First is the reshaping of AI-native infrastructure. Zhou Hongyi noted that today’s internet ecosystem is mainly built around people’s interaction habits. In the age of agents, browsers, search engines, databases, and even account systems all need to transition to “serving intelligent agents.” The very process of comprehensively rewriting and reconstituting the underlying infrastructure framework will, in itself, nurture new platform-style companies. Second is the evolution of the software industry toward “atomization.” Traditional software that clings to existing models will be hard to sustain; it is shifting from an end-to-end product form toward being foundational and modular—becoming “skill components” that intelligent agents can flexibly call. Under this model, software is like “raw materials,” while agents are “chefs” and dispatchers that can dynamically assemble, or even rewrite, functions according to needs. Without enterprises having to redo their software, service upgrades can be achieved—completely changing the logic of software sales and usage—thereby reshaping enterprise service forms and giving rise to a new generation of software giants. Third is the rise of “custom agents” in vertical sectors. Faced with the stringent requirements of enterprise work for stability, consistency, and determinacy, today’s general-purpose agents (such as general “Lobster”) still lean toward tools for geeks, making it difficult to directly meet complex standardized, process-driven business scenarios. At the same time, enterprises generally lack the capability to build proprietary agents, which means that the customized business for specialized agents and vertical-industry agents has a huge market. This trend will accelerate the rollout of agents in fields such as finance, manufacturing, and government affairs.
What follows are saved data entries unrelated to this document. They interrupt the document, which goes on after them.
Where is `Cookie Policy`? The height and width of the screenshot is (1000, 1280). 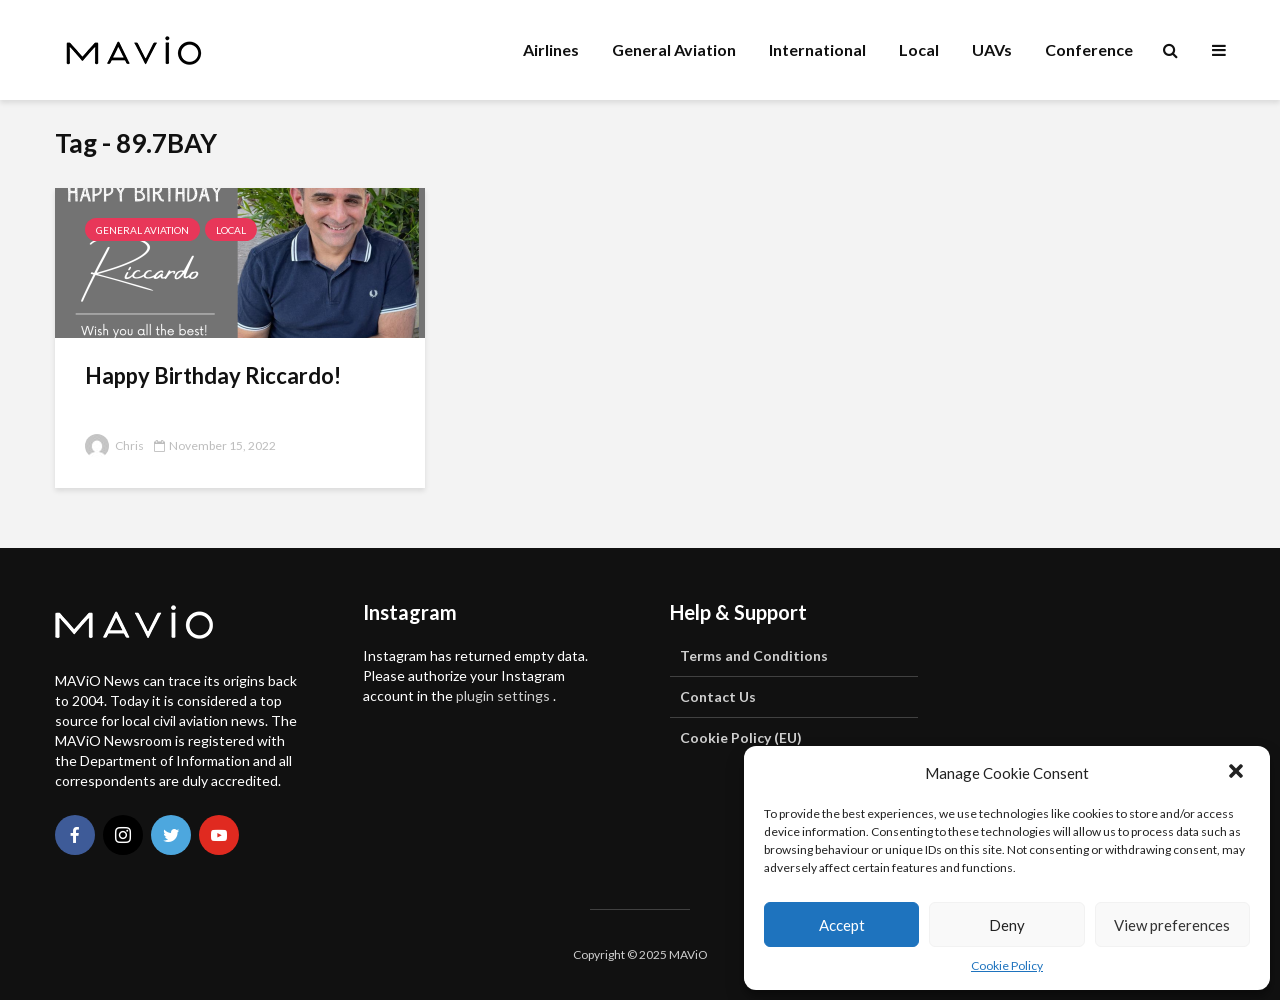 Cookie Policy is located at coordinates (1007, 965).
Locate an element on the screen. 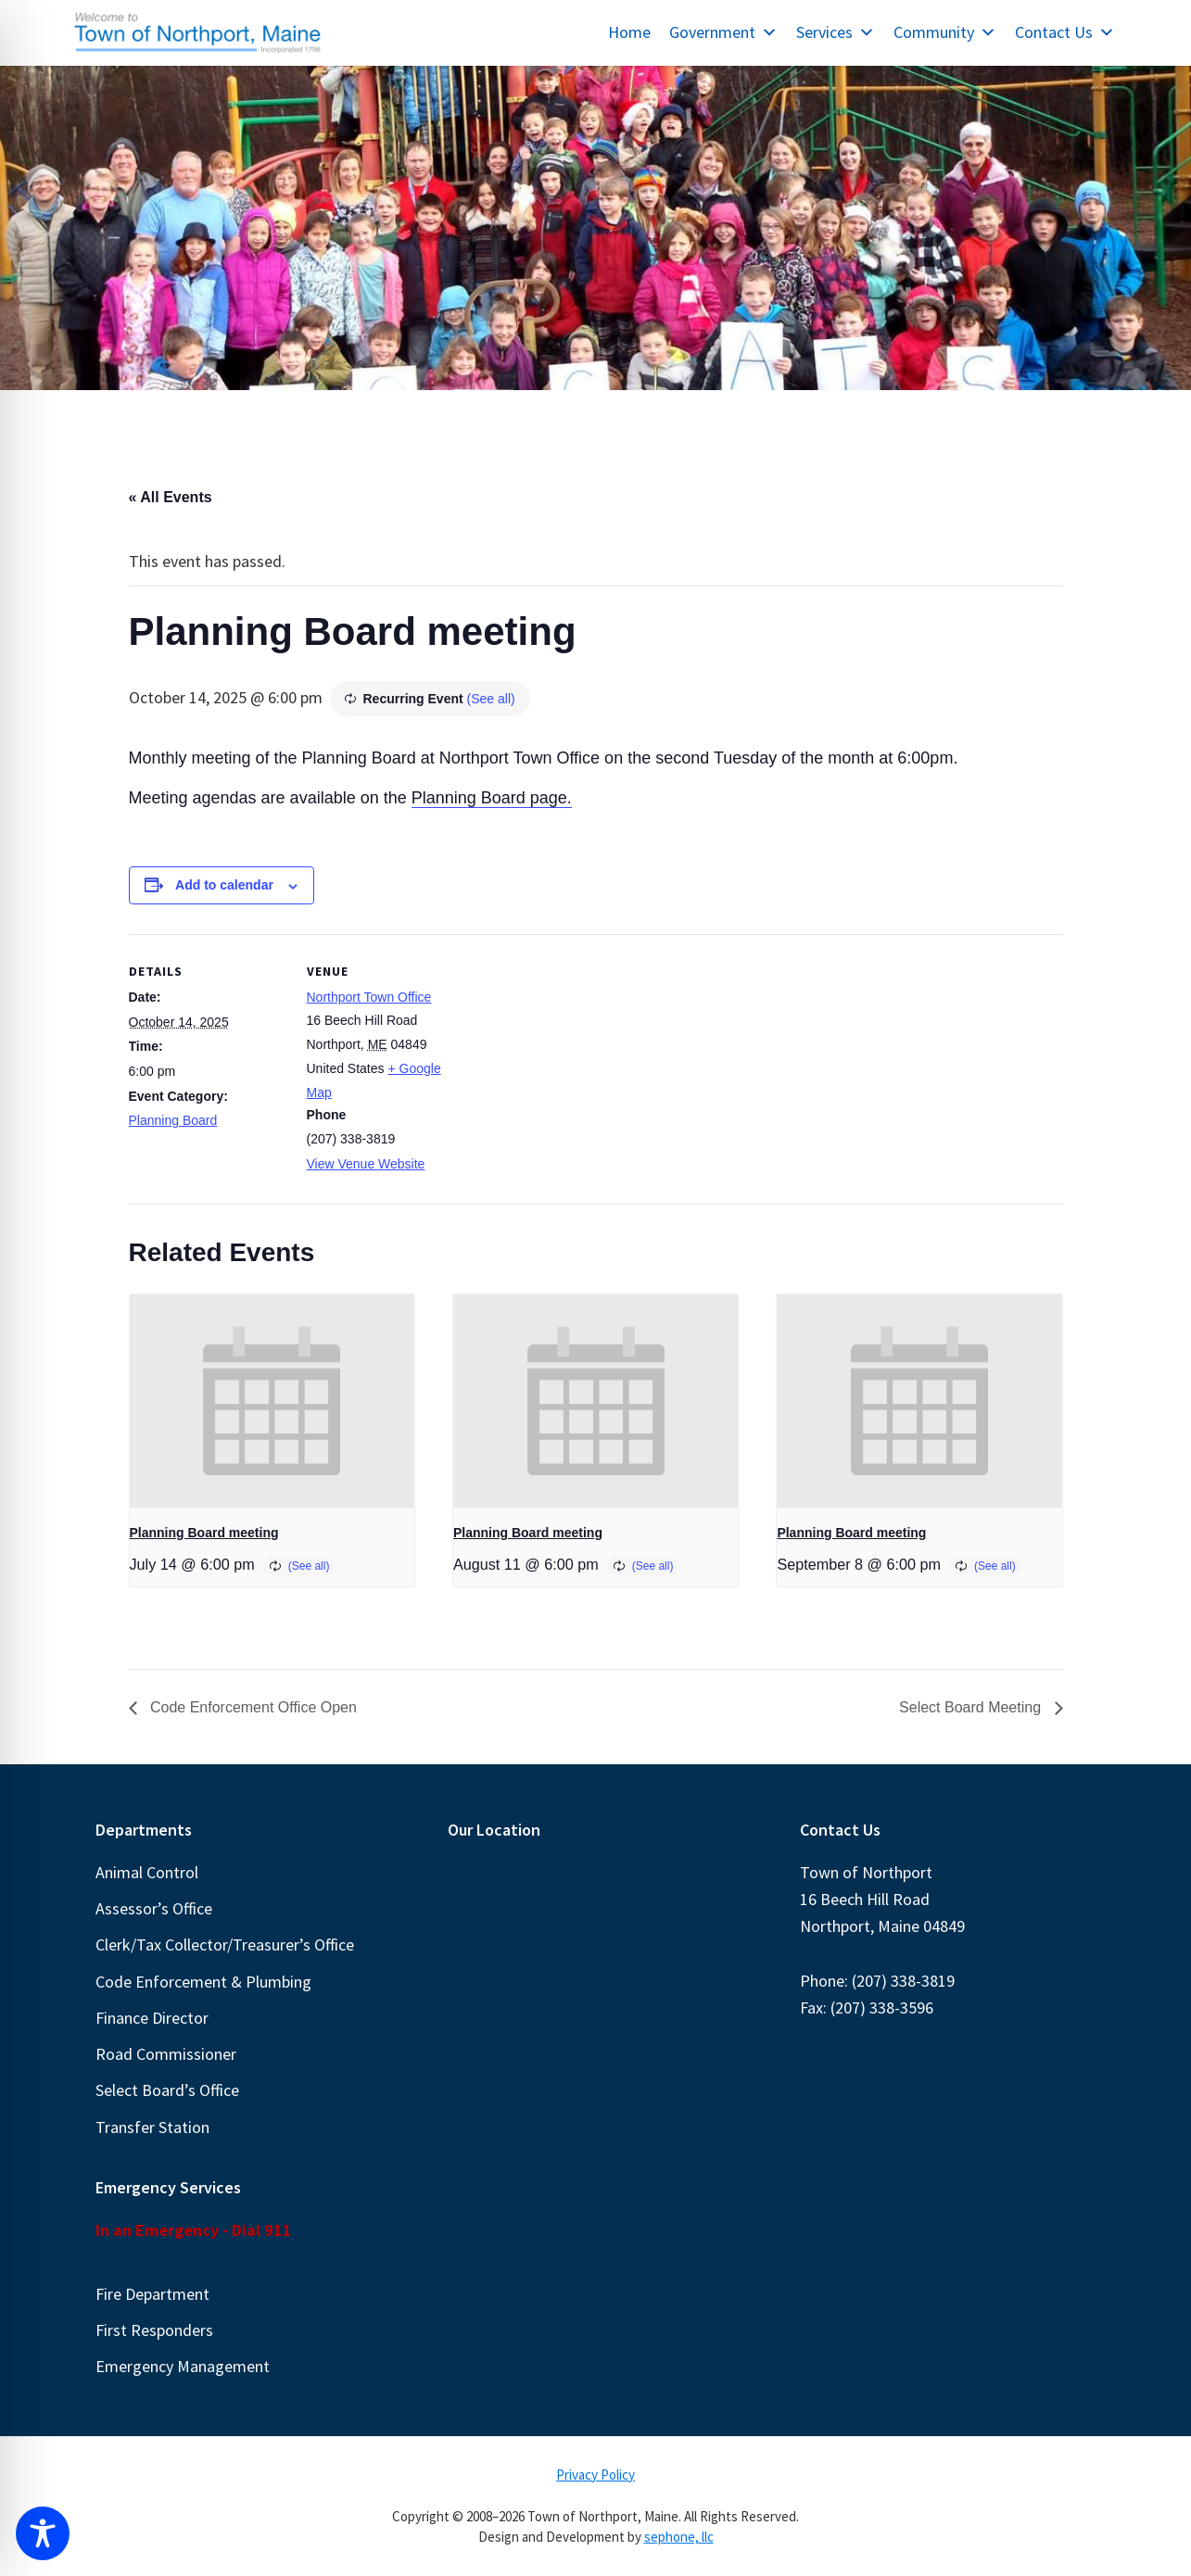 This screenshot has width=1191, height=2576. Planning Board is located at coordinates (173, 1120).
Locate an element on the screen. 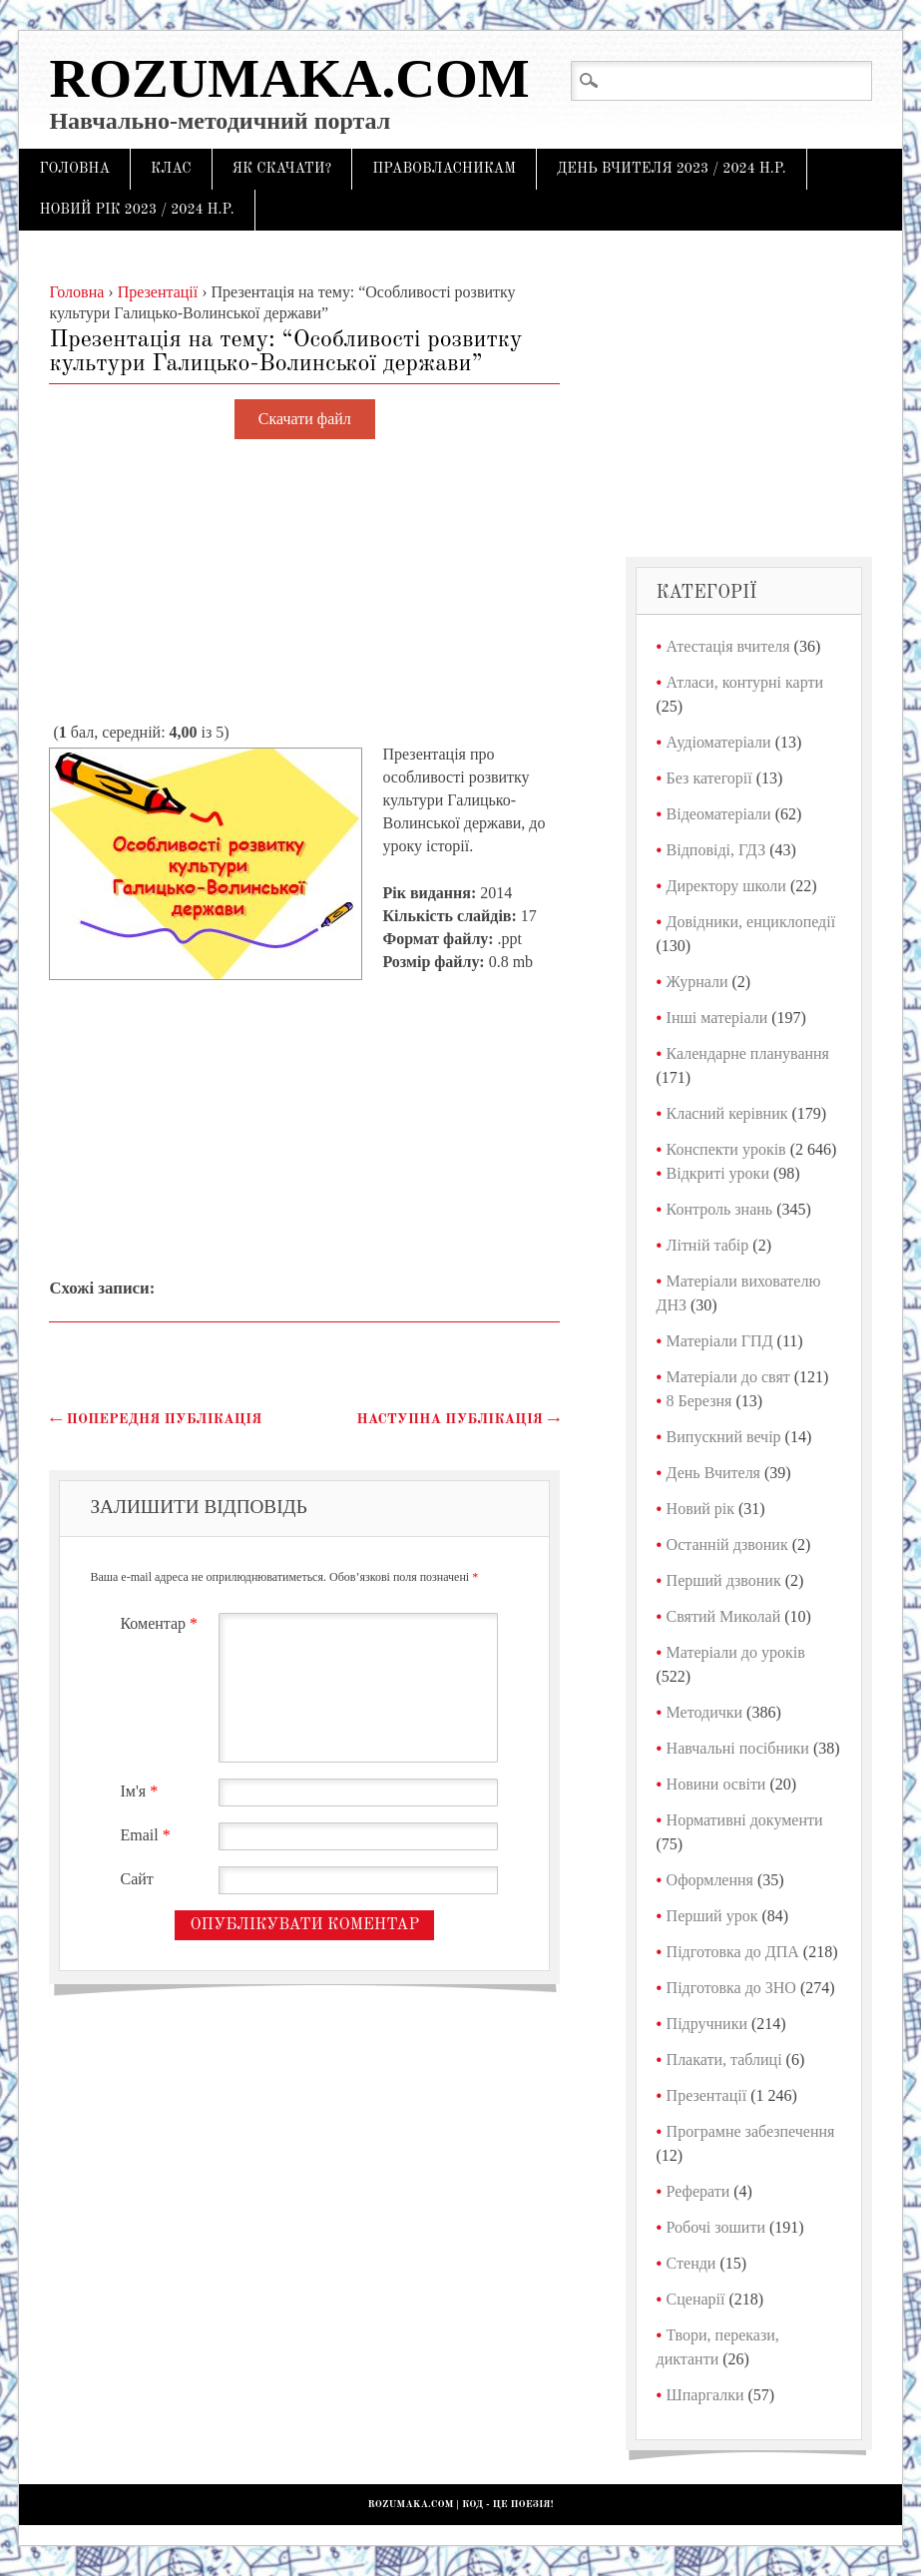 The height and width of the screenshot is (2576, 921). Робочі зошити is located at coordinates (716, 2227).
Fourth is the emergence of new organizational models such as “one-person companies (OPC).” As agents become widespread as “silicon-based partners” and “digital employees,” it will drive the flourishing of the “one-person company” model. Entrepreneurs can complete complex tasks by directing “digital teams” composed of multiple agents, achieving higher efficiency with fewer people. In the future, the headcount of unicorn enterprises may be reduced by 10 times compared with today. With this lightweight, high-output organizational model, business innovation will reshape the basic logic of innovation and entrepreneurship. Fifth is the formation of a “machine economy” ecosystem driven by agents. Zhou Hongyi said that in the future, agents will act as a “new species” on the internet and gradually gain independent account, communications, and even payment systems, enabling them to replace humans in automatically handling information processing and business decision-making, as well as transaction performance. As large numbers of agents coordinate with one another, an exclusive agent-economy ecosystem is expected to take shape quickly.
Sixth is the coordinated upgrade of underlying industries such as computing power and energy. Always-on agent applications will trigger a hundredfold-level growth in compute consumption. This will promote the separation of inference computing from training computing, directly giving rise to an independent “inference chip” industry. Meanwhile, the massive demand for compute will further be transmitted to the electricity and energy systems, unlocking trillion-level markets across power supporting industries and upstream and downstream sectors such as green electricity and nuclear power, forming new growth momentum. Zhou Hongyi said that artificial intelligence is moving from point breakthroughs toward system-level reshaping, and agents will become an important vehicle connecting technological innovation with industrial upgrading. In the future, 360 will continue to increase investment in the Zhongguancun artificial intelligence track, and will deeply develop subfields such as humanoid robot R&D and AI services. By promoting deep integration of technology and industries and fostering an innovation ecosystem with an open-and-win mindset, it will fully empower individuals and organizations, and work together to incubate more super enterprises of the intelligent age—driving the emergence of a new round of unicorns at an accelerated pace.